Search code examples
regexexcelbetweenwords

looking for 1-3 words preceded by 4 digit number followed by non alpha characters or 1-4 specific words


I am looking through a long list of data in excel. In this long list there is a column that has a mix of number characters (digits) and alpha characters, and non-alpha-numeric characters. – so a text column. I am trying to find 1-2 words in the middle of the cells in this column. The times these words appear are always after a four digit number and a space. (N.B 4 digit numbers do not appear before words I am not interested in).

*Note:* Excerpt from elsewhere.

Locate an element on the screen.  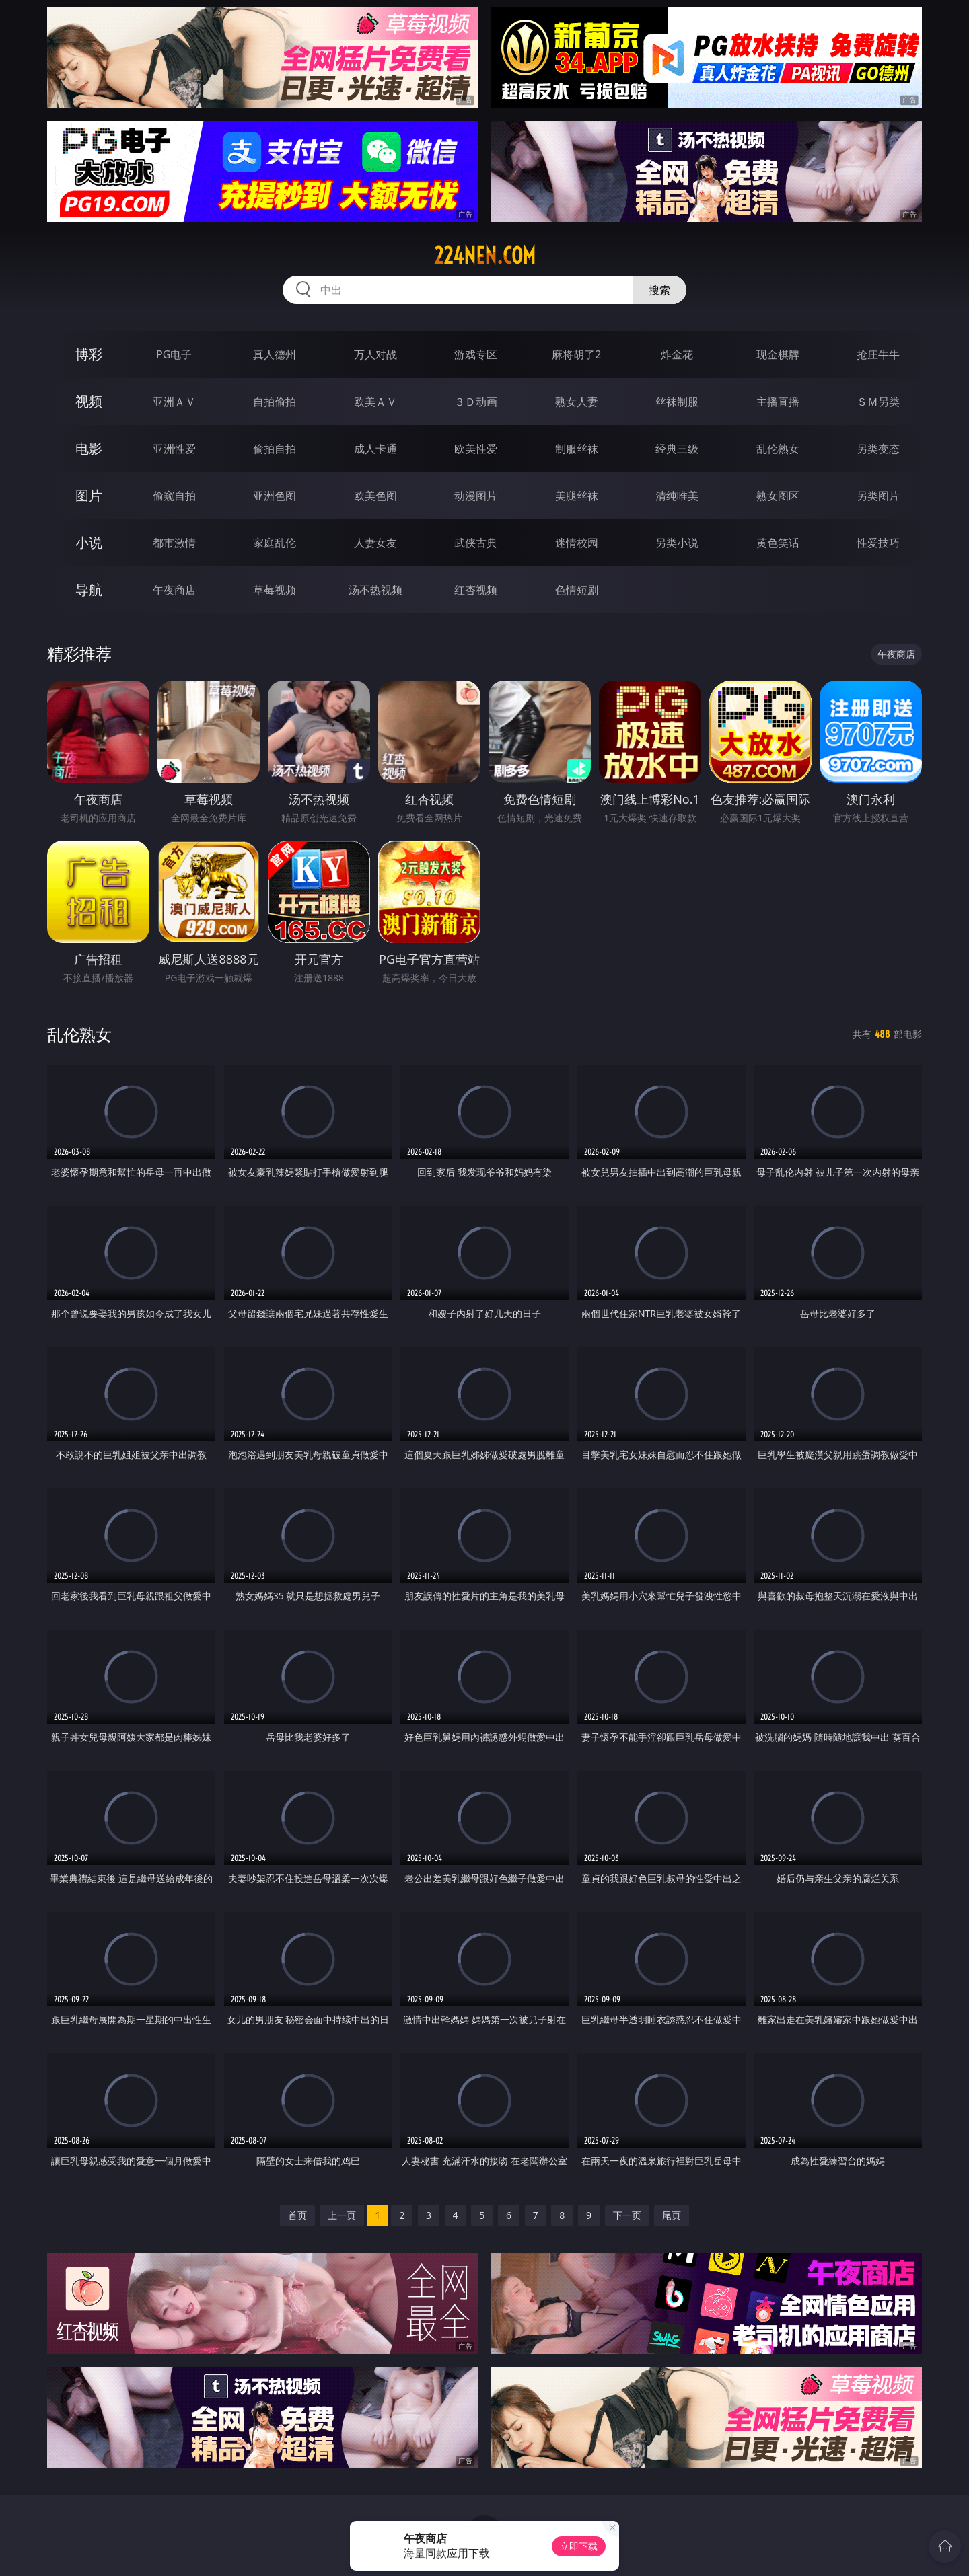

I have a tool that lets me save lists of regular expressions in excel and have written a list of rules that will find the 4 digit numbers and two words after it provided they are between 3-11 characters each word, and then extract the match to a new column Sample : -

\b\d{4}\b\s*\b[A-Z]{11}\s*\b[A-Z]{11}\s*

\b\d{4}\b\s*\b[A-Z]{10}\s*\b[A-Z]{11}\s*

\b\d{4}\b\s*\b[A-Z]{9}\s*\b[A-Z]{11}\s*

\b\d{4}\b\s*\b[A-Z]{8}\s*\b[A-Z]{11}\s*

and

\b\d{4}\b\s*\b[A-Z]{11}\s*\b[A-Z]{10}\s*

\b\d{4}\b\s*\b[A-Z]{11}\s*\b[A-Z]{9}\s*

\b\d{4}\b\s*\b[A-Z]{11}\s*\b[A-Z]{8}\s*

b\d{4}\b\s*\b[A-Z]{11}\s*\b[A-Z]{7}\s*

This has created a list of 121 different combinations and works very well.
I am sure there was a simpler way of writing these than I’ve chosen but that is fine. Using copy and paste it took me about 10 minutes once I figured out how to write the rules, and takes 10 seconds to run the lot. –

The only problem is - in the instances where there is only one word I want to find there is sometimes 1 of 4 other alpha based words that appear after the first word that I do not want to include. These are : -

INTE
MANU
PMNT
Payment

What I want to do is include a section to my above regular expressions that excludes any second words where the above examples are found.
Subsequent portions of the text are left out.